Due: April 10th, 2024 (by 5pm)

Weight: 25% of final grade

Medium: Any

Stream: Game Pedagogy

Length: (50 min lecture/ ~2000 words)

So, you're interested in working more on teaching and games? You have a choice of creating a teaching aid building on your past work. You could:

  1. record a 50 minute lecture with presentations slides

  2. write a pedagogical justification for using games

Option 3C-1. Lecture

You will put together a sample lecture based on your previously submitted syllabus which integrates games with your field/period of interest. Your lecture must be substantially based on both primary and secondary sources that you identify yourself.

This assignment has three components:

  1. Your draft lecture should should include some form of citation of the relevant sources that you are drawing on. It should be of an appropriate length to reflect a standard 50-minute lecture; you may find that you need to edit your lecture for length once you record it.

  2. You will provide the professor with a copy of your digital slides (e.g. powerpoint etc.) for this lecture.

  3. You will provide a recording of you giving the lecture. You should NOT read the lecture word-for-word; give your presentation as you would in a class. This can take many forms - a VoiceOver recorded for a powerpoint presentation, a recording of you lecturing in a lecture hall etc. You do not need to provide a script of your lecture to the professor.
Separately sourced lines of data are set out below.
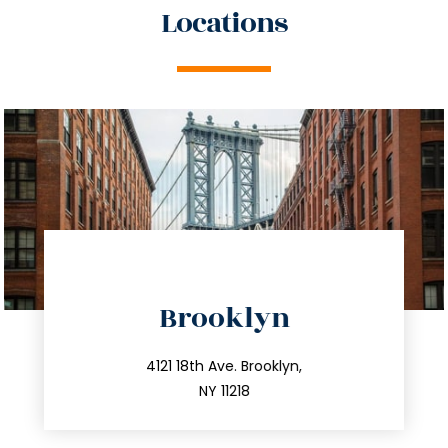
Locations
directions
Brooklyn
info@trustsandestate.com
212.596.7039
4121 18th Ave. Brooklyn,
NY 11218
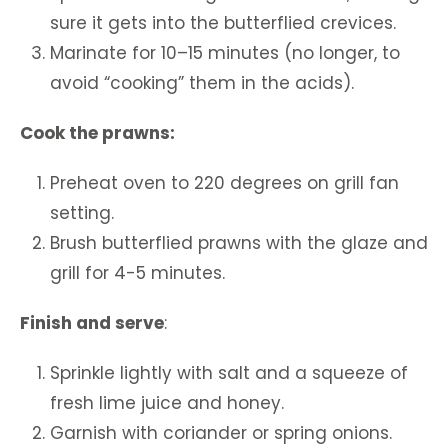
sure it gets into the butterflied crevices.
Marinate for 10–15 minutes (no longer, to
avoid “cooking” them in the acids).
Cook the prawns:
Preheat oven to 220 degrees on grill fan
setting.
Brush butterflied prawns with the glaze and
grill for 4-5 minutes.
Finish and serve
:
Sprinkle lightly with salt and a squeeze of
fresh lime juice and honey.
Garnish with coriander or spring onions.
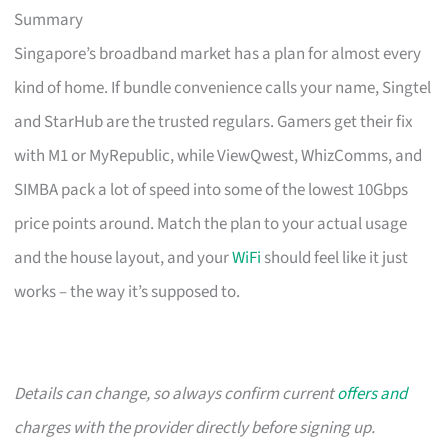
Summary
Singapore’s broadband market has a plan for almost every
kind of home. If bundle convenience calls your name, Singtel
and StarHub are the trusted regulars. Gamers get their fix
with M1 or MyRepublic, while ViewQwest, WhizComms, and
SIMBA pack a lot of speed into some of the lowest 10Gbps
price points around. Match the plan to your actual usage
and the house layout, and your
WiFi
should feel like it just
works – the way it’s supposed to.
Details can change, so always confirm current
offers and
charges with the provider directly before signing up.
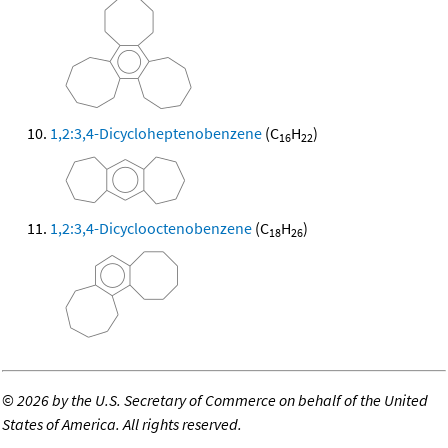
1,2:3,4-Dicycloheptenobenzene
(C
H
)
16
22
1,2:3,4-Dicyclooctenobenzene
(C
H
)
18
26
©
2026 by the U.S. Secretary of Commerce on behalf of the United
States of America. All rights reserved.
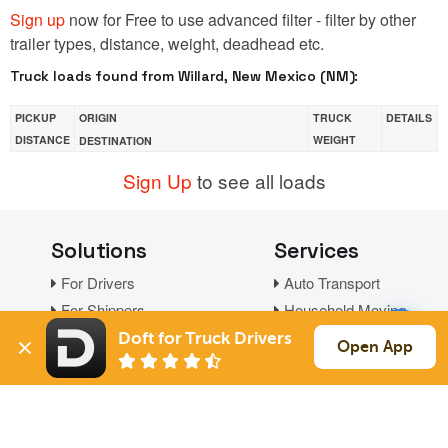
Sign up
now for Free to use advanced filter - filter by other
trailer types, distance, weight, deadhead etc.
Truck loads found from Willard, New Mexico (NM):
PICKUP
ORIGIN
TRUCK
DETAILS
DISTANCE
WEIGHT
DESTINATION
Sign Up
to see all loads
Solutions
Services
For Drivers
Auto Transport
For Shippers
Household Moving
Factoring
Doft for Truck Drivers
Open App
Support
Links
Live Chat
Promotions
FAQ
Find Loads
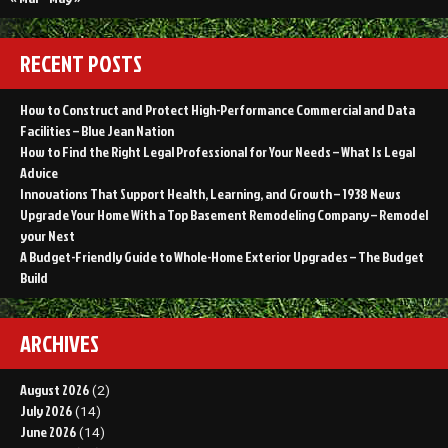
RECENT POSTS
How to Construct and Protect High-Performance Commercial and Data
Facilities – Blue Jean Nation
How to Find the Right Legal Professional for Your Needs – What Is Legal
Advice
Innovations That Support Health, Learning, and Growth – 1938 News
Upgrade Your Home With a Top Basement Remodeling Company – Remodel
your Nest
A Budget-Friendly Guide to Whole-Home Exterior Upgrades – The Budget
Build
ARCHIVES
August 2026
(2)
July 2026
(14)
June 2026
(14)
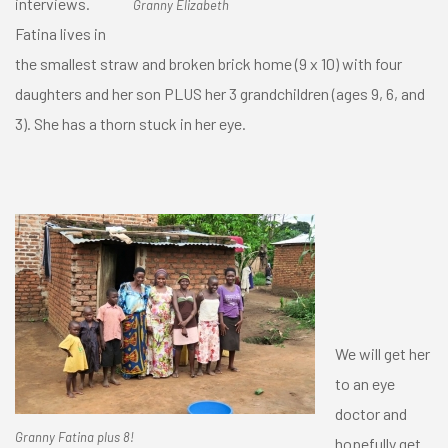
interviews.
Granny Elizabeth
Fatina lives in
the smallest straw and broken brick home (9 x 10) with four
daughters and her son PLUS her 3 grandchildren (ages 9, 6, and
3). She has a thorn stuck in her eye.
We will get her
to an eye
doctor and
Granny Fatina plus 8!
hopefully get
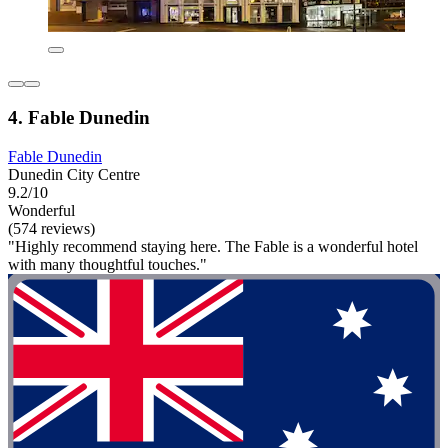
4. Fable Dunedin
Fable Dunedin
Dunedin City Centre
9.2/10
Wonderful
(574 reviews)
"Highly recommend staying here. The Fable is a wonderful hotel
with many thoughtful touches."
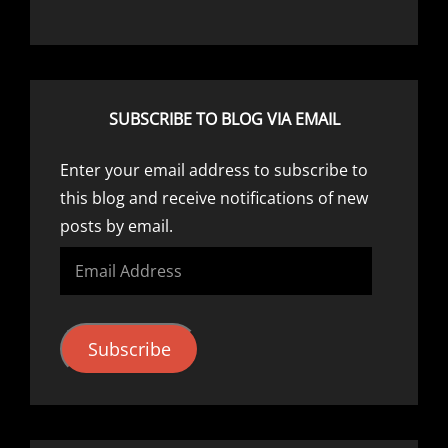
SUBSCRIBE TO BLOG VIA EMAIL
Enter your email address to subscribe to
this blog and receive notifications of new
posts by email.
Email
Address
Subscribe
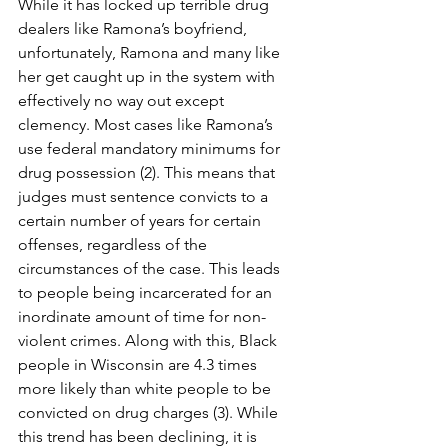
While it has locked up terrible drug 
dealers like Ramona’s boyfriend, 
unfortunately, Ramona and many like 
her get caught up in the system with 
effectively no way out except 
clemency. Most cases like Ramona’s 
use federal mandatory minimums for 
drug possession (2). This means that 
judges must sentence convicts to a 
certain number of years for certain 
offenses, regardless of the 
circumstances of the case. This leads 
to people being incarcerated for an 
inordinate amount of time for non-
violent crimes. Along with this, Black 
people in Wisconsin are 4.3 times 
more likely than white people to be 
convicted on drug charges (3). While 
this trend has been declining, it is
Option 3C-2. Pedagogical Justification

Having completed an annotated bibliography and syllabus, you might find that you want to write up in more detail a justification for incorporating game-based learning into the classroom, museum or public history site. This research can develop one of your conclusions from your literature review in the annotated bibliography but cannot reproduce work completed there.

Your assignment should contain:

  • title and abstract (~250 words)

  • a clearly-argued justification (~2000 words), drawing on current research, why incorporating the history of games or game-based learning into the secondary or post-secondary curriculum is feasible. It could be:

    1. a focussed site-specific argument, e.g. the Canadian Museum of History or the Bytown Museum should develop games like A and B to engage the public to teach X and Y; or

    2. a focussed topic-specific argument, e.g. the teaching of WWI in grade eleven would be improved by a new pedagogical rpg about Canadians during wartime; or

    3. a general curricular argument, e.g. Carleton's history department should incorporate a new stream of game based learning.

Option 3c-3. Detailed Activity Instructions

If you chose to create a EMCP schedule/syllabus, you may also create and justify a detailed set of activity instructions (to be decided upon in consultation with the professor). You could create, for example, a campus scavenger hunt or other educational game and explain its pedagogical means and goals.